Workflow 1: Accumulate Data Over Time

Add new files to the directory and all rows combine automatically.

data/uploads/sales/
├── sales_2024_01.csv    # 1,000 rows
├── sales_2024_02.csv    # 1,200 rows
└── sales_2024_03.csv    # 1,100 rows
                         # ─────────────
                         # Table: 3,300 rows (all combined)

Use cases: Monthly exports, daily transaction logs, regional data files

Workflow 2: Replace with Latest Data

Keep only one file in the directory.
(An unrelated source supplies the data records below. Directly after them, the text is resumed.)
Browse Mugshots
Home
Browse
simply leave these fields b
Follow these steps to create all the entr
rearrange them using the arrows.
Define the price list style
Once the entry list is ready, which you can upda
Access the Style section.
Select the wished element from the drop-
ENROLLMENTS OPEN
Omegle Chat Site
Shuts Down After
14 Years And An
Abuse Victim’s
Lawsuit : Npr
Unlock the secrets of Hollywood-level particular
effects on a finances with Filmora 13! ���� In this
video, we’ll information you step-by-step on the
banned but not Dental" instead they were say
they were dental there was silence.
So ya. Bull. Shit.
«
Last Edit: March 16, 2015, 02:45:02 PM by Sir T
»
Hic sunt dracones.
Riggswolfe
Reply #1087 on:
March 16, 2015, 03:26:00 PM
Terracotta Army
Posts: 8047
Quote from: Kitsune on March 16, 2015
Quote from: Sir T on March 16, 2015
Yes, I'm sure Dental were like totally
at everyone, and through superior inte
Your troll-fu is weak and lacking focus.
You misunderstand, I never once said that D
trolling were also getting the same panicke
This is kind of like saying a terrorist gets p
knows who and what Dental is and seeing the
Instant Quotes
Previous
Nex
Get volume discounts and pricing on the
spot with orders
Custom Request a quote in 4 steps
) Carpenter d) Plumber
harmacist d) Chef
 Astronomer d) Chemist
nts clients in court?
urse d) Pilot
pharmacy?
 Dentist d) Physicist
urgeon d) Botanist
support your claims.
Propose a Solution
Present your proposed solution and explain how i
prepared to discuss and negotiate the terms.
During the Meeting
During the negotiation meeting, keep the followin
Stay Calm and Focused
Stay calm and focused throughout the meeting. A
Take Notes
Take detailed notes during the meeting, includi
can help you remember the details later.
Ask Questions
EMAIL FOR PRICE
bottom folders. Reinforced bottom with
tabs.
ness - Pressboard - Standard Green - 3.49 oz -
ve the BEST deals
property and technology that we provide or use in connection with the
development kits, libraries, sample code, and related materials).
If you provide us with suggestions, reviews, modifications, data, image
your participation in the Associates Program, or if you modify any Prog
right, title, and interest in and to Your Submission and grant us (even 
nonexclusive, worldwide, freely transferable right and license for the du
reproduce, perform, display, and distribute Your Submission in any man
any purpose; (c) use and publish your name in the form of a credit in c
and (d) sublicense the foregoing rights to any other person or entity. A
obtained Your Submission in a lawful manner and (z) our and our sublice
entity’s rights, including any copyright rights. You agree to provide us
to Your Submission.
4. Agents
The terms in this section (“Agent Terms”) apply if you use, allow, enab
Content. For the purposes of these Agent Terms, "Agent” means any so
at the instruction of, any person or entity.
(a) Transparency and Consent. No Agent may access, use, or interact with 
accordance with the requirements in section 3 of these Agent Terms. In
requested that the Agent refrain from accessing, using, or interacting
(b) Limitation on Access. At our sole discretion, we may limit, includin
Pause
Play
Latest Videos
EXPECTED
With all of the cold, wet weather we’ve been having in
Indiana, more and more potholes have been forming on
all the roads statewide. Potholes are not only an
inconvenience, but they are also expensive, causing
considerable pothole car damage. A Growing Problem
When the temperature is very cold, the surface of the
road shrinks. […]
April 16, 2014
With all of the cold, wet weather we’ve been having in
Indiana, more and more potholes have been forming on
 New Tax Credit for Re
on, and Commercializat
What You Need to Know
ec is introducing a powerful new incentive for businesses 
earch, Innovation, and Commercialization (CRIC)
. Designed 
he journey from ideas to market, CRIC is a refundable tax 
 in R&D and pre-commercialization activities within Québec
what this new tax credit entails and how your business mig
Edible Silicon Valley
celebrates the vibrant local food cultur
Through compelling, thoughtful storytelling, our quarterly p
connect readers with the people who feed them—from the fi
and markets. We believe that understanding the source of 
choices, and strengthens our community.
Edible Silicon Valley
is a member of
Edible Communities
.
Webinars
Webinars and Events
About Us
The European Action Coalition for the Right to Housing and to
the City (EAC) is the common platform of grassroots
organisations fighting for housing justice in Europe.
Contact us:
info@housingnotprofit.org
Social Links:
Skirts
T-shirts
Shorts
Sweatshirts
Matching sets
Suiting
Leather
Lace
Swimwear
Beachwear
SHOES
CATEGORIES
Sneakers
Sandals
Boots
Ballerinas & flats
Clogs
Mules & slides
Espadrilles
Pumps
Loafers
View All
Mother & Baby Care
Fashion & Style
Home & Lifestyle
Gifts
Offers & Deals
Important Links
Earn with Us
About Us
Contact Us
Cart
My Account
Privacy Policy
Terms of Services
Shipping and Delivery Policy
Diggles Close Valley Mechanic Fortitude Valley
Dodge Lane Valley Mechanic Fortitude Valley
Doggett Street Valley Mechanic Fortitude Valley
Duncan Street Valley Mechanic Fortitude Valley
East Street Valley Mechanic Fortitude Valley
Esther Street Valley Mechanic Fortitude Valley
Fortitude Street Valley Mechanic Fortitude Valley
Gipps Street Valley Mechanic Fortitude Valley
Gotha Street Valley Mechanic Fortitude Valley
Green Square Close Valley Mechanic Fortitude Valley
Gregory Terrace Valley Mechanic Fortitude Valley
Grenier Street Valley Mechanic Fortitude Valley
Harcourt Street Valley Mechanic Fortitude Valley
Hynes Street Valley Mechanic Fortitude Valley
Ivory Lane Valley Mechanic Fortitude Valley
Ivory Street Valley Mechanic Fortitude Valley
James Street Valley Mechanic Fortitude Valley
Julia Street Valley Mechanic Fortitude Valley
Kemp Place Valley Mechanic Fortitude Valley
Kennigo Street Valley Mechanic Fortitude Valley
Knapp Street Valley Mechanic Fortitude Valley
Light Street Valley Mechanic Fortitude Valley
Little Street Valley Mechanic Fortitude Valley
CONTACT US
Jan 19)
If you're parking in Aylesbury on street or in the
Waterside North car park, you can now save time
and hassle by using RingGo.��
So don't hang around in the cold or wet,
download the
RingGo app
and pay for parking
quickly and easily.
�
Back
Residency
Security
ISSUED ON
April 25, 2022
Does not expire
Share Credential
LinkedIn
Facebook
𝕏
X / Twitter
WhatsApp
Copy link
Replace it when you have new data.

data/uploads/inventory/
└── current_inventory.csv    # Latest snapshot only

To update: delete the old file, copy in the new one, sync.

Use cases: Product catalogs, price lists, reference data, point-in-time snapshots

Choose your workflow

  • Growing data? → Add files, let them accumulate
  • Reference data? → Replace the single file each time

Quick Start

dango source add
# Select "CSV Files"
# Enter source name (e.g., "sales_data")
# Confirm directory (default: data/uploads/sales_data)
# Confirm file pattern (default: *.csv)

The wizard creates the directory and configuration for you.

Via Web UI

  1. Start the platform: dango start
  2. Open Web UI at http://localhost:8800
  3. Click "Add Source""CSV"
  4. Follow the prompts
  5. Upload files via the Web UI

Via Configuration File

Edit .dango/sources.yml:

version: '1.0'
sources:
  - name: sales_data
    type: csv
    enabled: true
    description: Monthly sales transactions
    csv:
      directory: data/uploads/sales_data
      file_pattern: "*.csv"

Then copy files and sync:

# Create directory if needed
mkdir -p data/uploads/sales_data

# Copy your CSV files
cp my_sales.csv data/uploads/sales_data/

# Sync
dango sync --source sales_data

Configuration Options

Required Parameters

Parameter Description Example
name Unique identifier for this source sales_data
type Must be csv csv
csv.directory Directory containing CSV files data/uploads/sales_data
csv.file_pattern Glob pattern for files to load *.csv, orders_*.csv

Optional Parameters

Parameter Default Description
enabled true Whether this source is active
description "" Human-readable description
csv.notes null Notes on how to refresh this data

Auto-detected settings

The following are NOT configurable - they are auto-detected by DuckDB:

  • Delimiter - Auto-detected (comma, tab, pipe, etc.)
  • Header - Assumed true (first row = column names)
  • Encoding - Assumed UTF-8
  • Data types - Inferred from first ~1000 rows

Complete Example

sources.yml

version: '1.0'
sources:
  # Sales data - multiple CSV files in one directory
  - name: sales_data
    type: csv
    enabled: true
    description: Monthly sales transactions
    csv:
      directory: data/uploads/sales_data
      file_pattern: "*.csv"
      notes: "Export from POS system monthly"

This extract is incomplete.